Good Morning!
- A majority of workers at the General Services Administration, which maintains and preserves public artworks, were put on sudden leave pending terminations.
- An anonymous donor has gifted the Museum of Contemporary Art Chicago $10 million to support the performing arts.
- The Indian sculptor and multidisciplinary artist Himmat Shah has died.
The Headlines
PUBLIC ARTWORKS IN LIMBO. The Trump administration has fired most workers in the General Services Administration’s fine arts and preservation units, putting the fate of over 26,000 public artworks in jeopardy, reports The Washington Post . Workers at these federal units that care for the paintings and sculptures dating back to the 1850s told reporters that five regional offices were closed down last week, and that over half of the division’s three dozen or so staff members were put on sudden leave pending their terminations. They said the layoffs could spell trouble for the preservation of art located in federal buildings, including Alexander Calder’s Flamingo (1974) at the John C. Kluczynski Federal Building in Chicago, and Michael Lantz’s Man Controlling Trade (1942) at Washington D.C.’s Federal Trade Commission building. In a March 3 memo signed by GSA administrator Stephen Ehikian notified workers that the cut units “no longer align” with agency and White House goals to reduce government spending. “It’s just the rug being pulled out,” said one worker in response.
SPOTLIGHT ON PERFORMANCE ART. The Museum of Contemporary Art Chicago (MCA)has received a $10 million anonymous gift towards supporting performance art, reports the Art Newspaper. The money will establish a “Performance Fund endowment” that will finance the medium, and it comes after the MCA hired Moira Brennan as director of performance and public programs. “What this gift enables us to do is to reinvest in who we already are as an institution and to make that relevant in the contemporary moment,” said MCA deputy director and chief of curatorial affairs Joey Orr. “Our intention for the Performance Fund is commissioning live arts events, archiving, collecting, documenting – and what all those things mean for performance.”
The Digest
The Indian sculptor and multidisciplinary artist Himmat Shah has died, aged 92. Shah’s artwork was deeply inspired by archaeological sites in the Bronze Age society that lived in the Indus Valley Civilization. [ArtAsiaPacific]
Archaeologists in Israel have excavated what is believed to be some of the oldest intentional burial grounds in the world, dating to the Middle Paleolithic period, around 100,000 years ago. The remains from the Tinshemet Cave point to a shared culture between Sapiens and Neanderthals. [Haaretz]

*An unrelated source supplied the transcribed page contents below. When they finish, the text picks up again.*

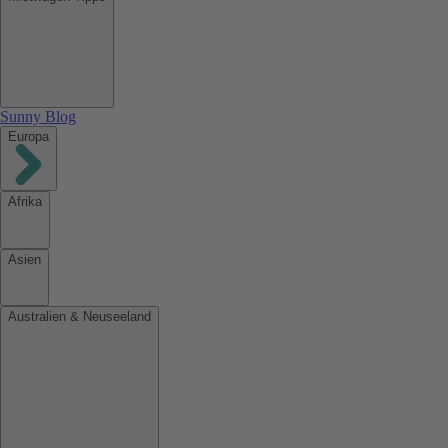
Sunny Blog
Europa
Afrika
Asien
Australien & Neuseeland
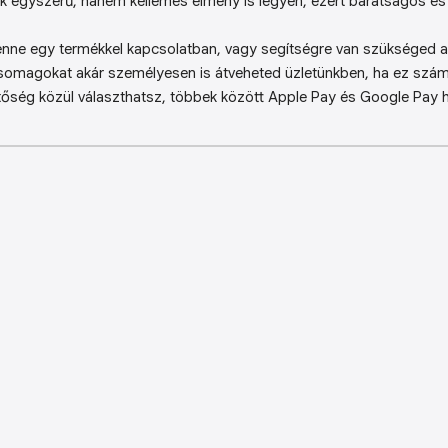
k egyszerű, hanem kellemes élmény is legyen, ezért barátságos és 
enne egy termékkel kapcsolatban, vagy segítségre van szükséged a 
somagokat akár személyesen is átveheted üzletünkben, ha ez sz
őség közül választhatsz, többek között Apple Pay és Google Pay ha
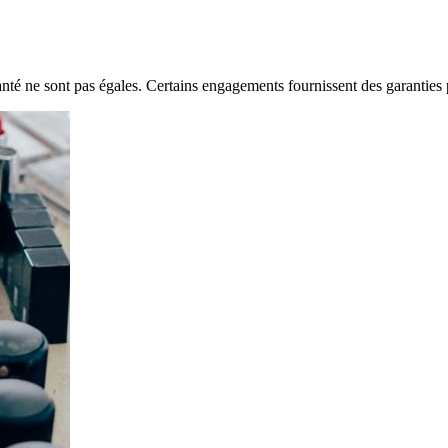
santé ne sont pas égales. Certains engagements fournissent des garanties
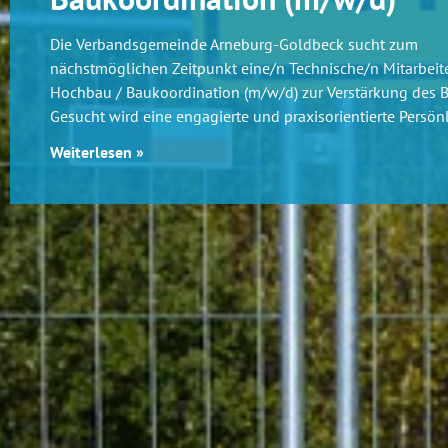
Die Verbandsgemeinde Arneburg-Goldbeck sucht zum
nächstmöglichen Zeitpunkt eine/n Technische/n Mitarbeite
Hochbau / Baukoordination (m/w/d) zur Verstärkung des 
Gesucht wird eine engagierte und praxisorientierte Persönl
Weiterlesen »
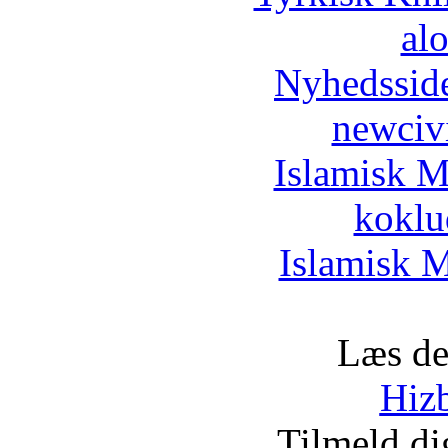
al
Nyhedssid
newciv
Islamisk M
koklu
Islamisk M
Læs de
Hizb
Tilmeld d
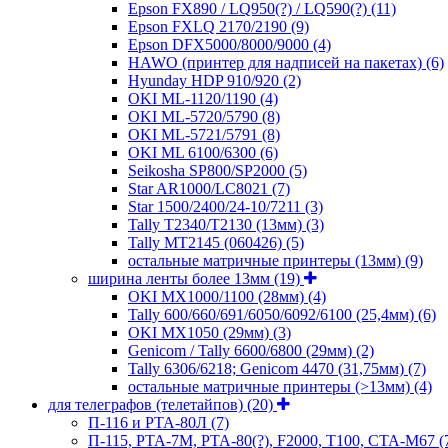
Epson FX890 / LQ950(?) / LQ590(?)
(11)
Epson FXLQ 2170/2190
(9)
Epson DFX5000/8000/9000
(4)
HAWO (принтер для надписей на пакетах)
(6)
Hyunday HDP 910/920
(2)
OKI ML-1120/1190
(4)
OKI ML-5720/5790
(8)
OKI ML-5721/5791
(8)
OKI ML 6100/6300
(6)
Seikosha SP800/SP2000
(5)
Star AR1000/LC8021
(7)
Star 1500/2400/24-10/7211
(3)
Tally T2340/T2130 (13мм)
(3)
Tally MT2145 (060426)
(5)
остальные матричные принтеры (13мм)
(9)
ширина ленты более 13мм
(19)
OKI MX1000/1100 (28мм)
(4)
Tally 600/660/691/6050/6092/6100 (25,4мм)
(6)
OKI MX1050 (29мм)
(3)
Genicom / Tally 6600/6800 (29мм)
(2)
Tally 6306/6218; Genicom 4470 (31,75мм)
(7)
остальные матричные принтеры (>13мм)
(4)
для телеграфов (телетайпов)
(20)
П-116 и РТА-80Л
(7)
П-115, РТА-7М, РТА-80(?), F2000, T100, СТА-М67
(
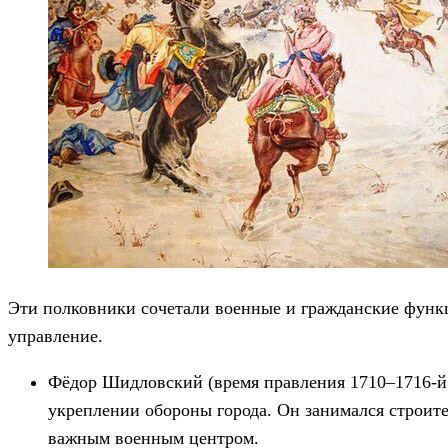
Эти полковники сочетали военные и гражданские функци
управление.
Фёдор Шидловский (время правления 1710–1716-й 
укреплении обороны города. Он занимался строите
важным военным центром.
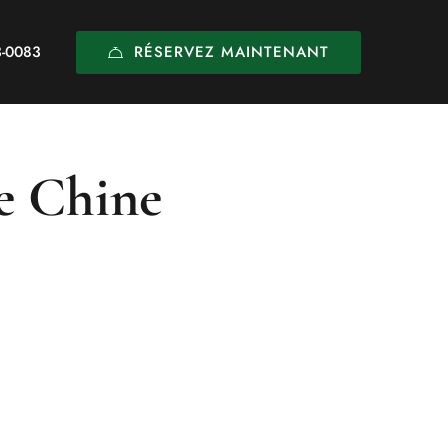
RÉSERVEZ MAINTENANT
3-0083
le Chine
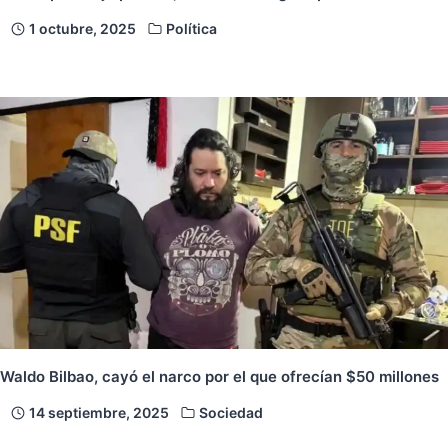
1 octubre, 2025
Política
Waldo Bilbao, cayó el narco por el que ofrecían $50 millones
14 septiembre, 2025
Sociedad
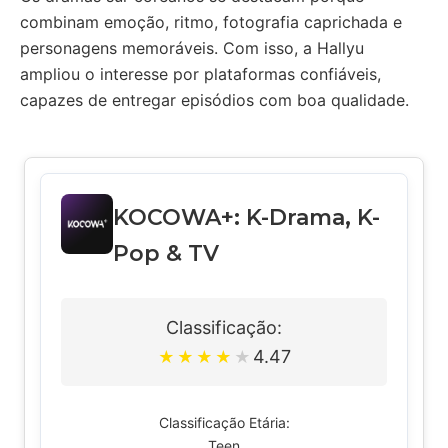
combinam emoção, ritmo, fotografia caprichada e
personagens memoráveis. Com isso, a Hallyu
ampliou o interesse por plataformas confiáveis,
capazes de entregar episódios com boa qualidade.
KOCOWA+: K-Drama, K-
Pop & TV
Classificação:
4.47
★
★
★
★
★
Classificação Etária:
Teen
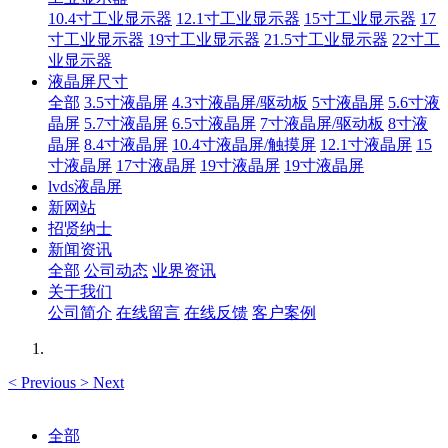
10.4寸工业显示器
12.1寸工业显示器
15寸工业显示器
17
寸工业显示器
19寸工业显示器
21.5寸工业显示器
22寸工
业显示器
液晶屏尺寸
全部
3.5寸液晶屏
4.3寸液晶屏/驱动板
5寸液晶屏
5.6寸液
晶屏
5.7寸液晶屏
6.5寸液晶屏
7寸液晶屏/驱动板
8寸液
晶屏
8.4寸液晶屏
10.4寸液晶屏/触摸屏
12.1寸液晶屏
15
寸液晶屏
17寸液晶屏
19寸液晶屏
19寸液晶屏
lvds液晶屏
新网站
招贤纳士
新闻资讯
全部
公司动态
业界资讯
关于我们
公司简介
在线留言
在线反馈
客户案例
<
Previous
>
Next
全部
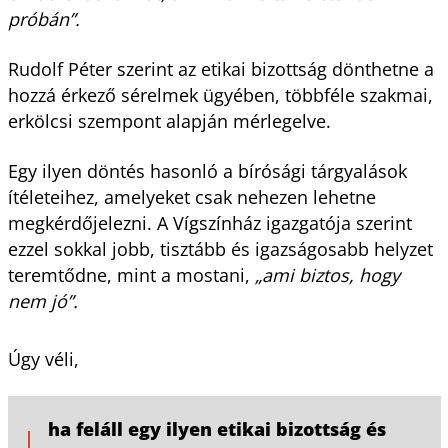
próbán”.
Rudolf Péter szerint az etikai bizottság dönthetne a
hozzá érkező sérelmek ügyében, többféle szakmai,
erkölcsi szempont alapján mérlegelve.
Egy ilyen döntés hasonló a bírósági tárgyalások
ítéleteihez, amelyeket csak nehezen lehetne
megkérdőjelezni. A Vígszínház igazgatója szerint
ezzel sokkal jobb, tisztább és igazságosabb helyzet
teremtődne, mint a mostani,
„ami biztos, hogy
nem jó”.
Úgy véli,
ha feláll egy ilyen etikai bizottság és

As the Centre Pompidou in Paris closed its permanent collection on Monday, visitors talked about what the institution meant to them and said their goodbyes ahead of a five-year renovation that will begin in September. The modern and contemporary art museum will loan its artworks to institutions around France and abroad while it is closed. [ARTnews]
The balloon art by DJ Morrow, 29, is something to behold, and nothing like what one might find at a birthday party. The Houston-based artist is passionate about balloons, using them as a medium to create uncanny, ephemeral sculptures that express his deepest emotions, and have begun attracting widespread attention online. Works include a recreation of Francis Bacon’s “Study After Velázquez’s Portrait of Pope Innocent X,” where the pope is replaced by Clarence Thomas, and he has exhibited at the Jung Center in Houston. [ The New York Times]
The jury of this year’s ANDAM Fashion Awards will have a “French touch” and include guest jurors who work across the disciplines in art and fashion, such as art dealer Emmanuel Perrotin. [WWD]
The Kicker
WHERE AN ARTIST BEGINS. In time for the opening of his retrospective at the Seattle Art Museum today, Chinese dissident artist Ai Weiwei spoke to T: The New York Times Style Magazine about his life and art. He goes far back, sharing memories of his childhood spent exiled with his father, Ai Qing , a renowned poet, and living together in an underground home he calls “the black hole.” He remembers his first artwork, as well as early art projects that he is “shy about sharing” in the current Seattle exhibition. “We all have a beginning,” he says. “The beginning is always pretty clumsy and unprepared. But if you keep working, you may reach some unknown.” Nearing 70, he has kept at it. “My work is trying to break the boundary of what is normally called “creative.” I avoid trying to be creative. I try to push myself into normal life and bring the integrity of a normal life into the so-called art world. That makes me very busy. So I should say I’m working all the time, as long as I’m awake.” While discussing the first piece of art he made at the age of 10, which involved trying to build a makeshift oil lamp in his underground, barely-lit home, he also gave an intriguing definition of art: “Finding a good solution for an idea, developing a form and the skill to achieve it—that should be called art.”